Bossio se sumó a Querétaro y es uno de los 39 argentinos que actuarán en la liga azteca, que arrancará hoy.
Contingencias de la vida del futbolista: Carlos Bossio tiene nuevo club, el ascendido Querétaro, en el que se entrena desde hace un par de semanas, pero todavía no cuenta con casa ni con la compañía de su familia. Atiende la llamada telefónica de LA NACION en una habitación del hotel Mirage, al que espera dejar dentro de unos pocos días, en cuanto se decida por alguna de las viviendas que estuvo viendo.

Tras cinco fructíferas temporadas en Lanús, Chiquito Bossio es uno de los siete futbolistas argentinos que dejaron nuestros campeonatos para incorporarse al mucho mejor remunerado fútbol mexicano.

-¿Qué te decidió dejar Lanús para irte a Querétaro?

-Me gustó el proyecto y me hicieron una oferta interesante, a través de ABC Sports Agency (Gustavo Moure) y mi representante, Luis Calvimonti. Siempre tuve al fútbol mexicano en la mira y ahora se dieron las condiciones.

-Querétaro viene del ascenso. ¿Cuáles son los objetivos en primera?

-La prioridad es evitar el descenso. Después, si las cosas van bien, intentaremos clasificarnos para la Liguilla final. El torneo es duro.

-¿No tenías posibilidades de volver a Estudiantes? Juan Sebastián Verón te quería y los hinchas te aprecian mucho.

-Sí... El afecto con la gente de Estudiantes es recíproco. Hubiese sido lindo volver, pero se complicaba por una cuestión de tiempos. Yo debía darle una respuesta a la gente de Querétaro, y me decidí por ellos.

-¿Te empezaste a sentir fuera de Lanús el día que llegó Caranta?

-No... En realidad, mi contrato finalizaba en junio, más allá de la llegada de Mauricio. Y Lanús decidió no renovármelo, no quiso que siguiera.

-¿Te hubiera gustado quedarte?

-Sí, pero ya está, no hay problemas. Es un tema superado. Me fui sin rencores, muy agradecido por todo lo que viví.

-Tu último partido fue en Tucumán, frente a San Martín.
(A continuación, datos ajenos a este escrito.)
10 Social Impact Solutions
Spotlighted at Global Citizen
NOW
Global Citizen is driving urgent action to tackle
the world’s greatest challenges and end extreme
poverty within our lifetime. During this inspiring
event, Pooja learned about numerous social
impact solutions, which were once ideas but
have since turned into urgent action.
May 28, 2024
No tuviste la posibilidad de despedirte.

-Lamentablemente se dio así. Hubiese estado bueno despedirme en la cancha de Lanús. En el fútbol, uno no puede diagramar todo como le gusta.
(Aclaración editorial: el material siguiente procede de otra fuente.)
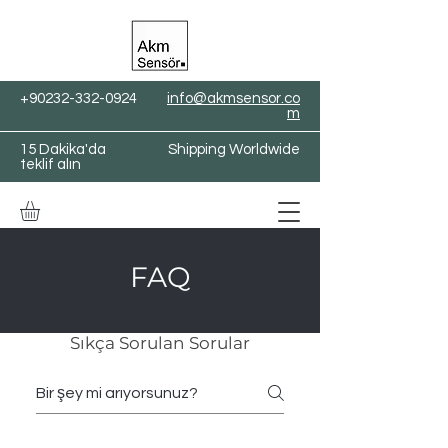
+90232-332-0924
info@akmsensor.co
m
15 Dakika'da
Shipping Worldwide
teklif alın
FAQ
Sıkça Sorulan Sorular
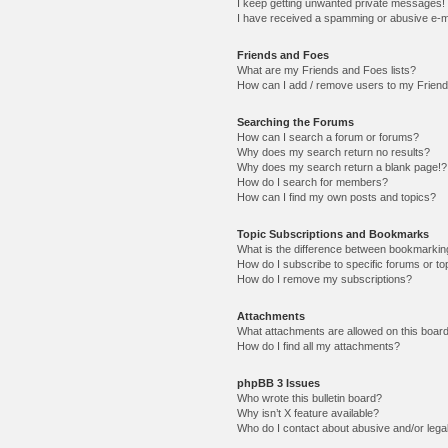
I keep getting unwanted private messages!
I have received a spamming or abusive e-m
Friends and Foes
What are my Friends and Foes lists?
How can I add / remove users to my Friends
Searching the Forums
How can I search a forum or forums?
Why does my search return no results?
Why does my search return a blank page!?
How do I search for members?
How can I find my own posts and topics?
Topic Subscriptions and Bookmarks
What is the difference between bookmarkin
How do I subscribe to specific forums or to
How do I remove my subscriptions?
Attachments
What attachments are allowed on this boar
How do I find all my attachments?
phpBB 3 Issues
Who wrote this bulletin board?
Why isn’t X feature available?
Who do I contact about abusive and/or legal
-¿Te sentiste debidamente reconocido en Lanús o creés que a veces se hizo demasiado hincapié en algunos errores?

-Yo sentí el afecto de mucha gente. Me siento muy orgulloso por lo que hice en cinco años. Fui parte de la obtención del primer título local en la historia del club, participamos con continuidad en las copas continentales... A lo mejor a algunos no les gustaba cómo atajaba, pero no le doy importancia; es imposible conformar a todos. Yo siempre digo que cuando me equivoco quedo más en evidencia que otros arqueros porque tengo movimientos toscos.

-¿Cuál fue el mejor sentimiento que te llevás de Lanús?
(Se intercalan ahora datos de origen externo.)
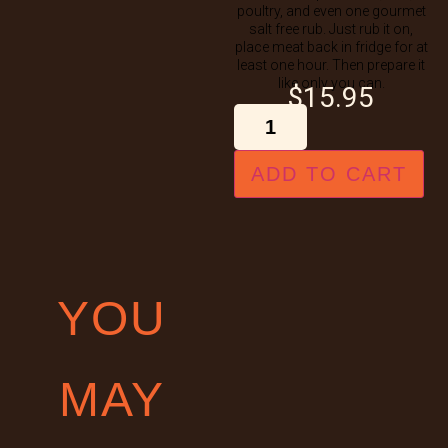
poultry, and even one gourmet
salt free rub. Just rub it on,
place meat back in fridge for at
least one hour. Then prepare it
like only you can.
$
15.95
ADD TO CART
YOU
MAY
-El cariño y las buenas relaciones con un montón de gente. Empezando por Rodo Graieb y siguiendo por muchos otros compañeros.

-En México hay un par de arqueros, Cristante y Vilar, con una larga trayectoria en ese país. ¿Hablaste con ellos sobre cómo es el fútbol ahí?

-No, pero voy a tratar de charlar. Por lo pronto, estoy adaptándome a los casi 2000 metros de altura que hay en Querétaro. La pelota "viaja" más rápido, pero ya me voy acostumbrando.

-A fin de año cumplís 36 años. ¿Ves cerca el retiro? ¿Puede ser en México o te gustaría cerrar la carrera en la Argentina?

-Ni me lo planteo. No pienso en el retiro. Me siento muy bien, física y mentalmente.

-¿Ya sos conocido por Chiquito en el fútbol mexicano?

-Sí, sí, aunque no todos lo tienen bien aprendido; varios me dicen Chiquilín.

-¿Quién debe ser el arquero del seleccionado?

-Andújar, lo dije antes de que debutara en las eliminatorias.

-Marco Tancredi, un preparador de arqueros que trabaja con Fabio Capello, dice que el mejor arquero no es el ataja más, sino que el que hace la atajada decisiva. Y que para eso hay que trabajar mucho en lo psicológico y en lo mental. ¿Qué opinás?

-Estoy de acuerdo. Para ser arquero hay que ser muy fuerte de la cabeza, al margen de las condiciones técnicas. Un solo error te puede arruinar un gran partido. No te podés caer anímicamente.

10 los jugadores argentinos que se incorporaron para el nuevo campeonato. Siete llegaron desde nuestro país: Montenegro, S. Solari, Barbosa, Sambueza, Bossio, G. Fernández y Novaretti. Tres, desde otros países: Manso, Villa y Cejas.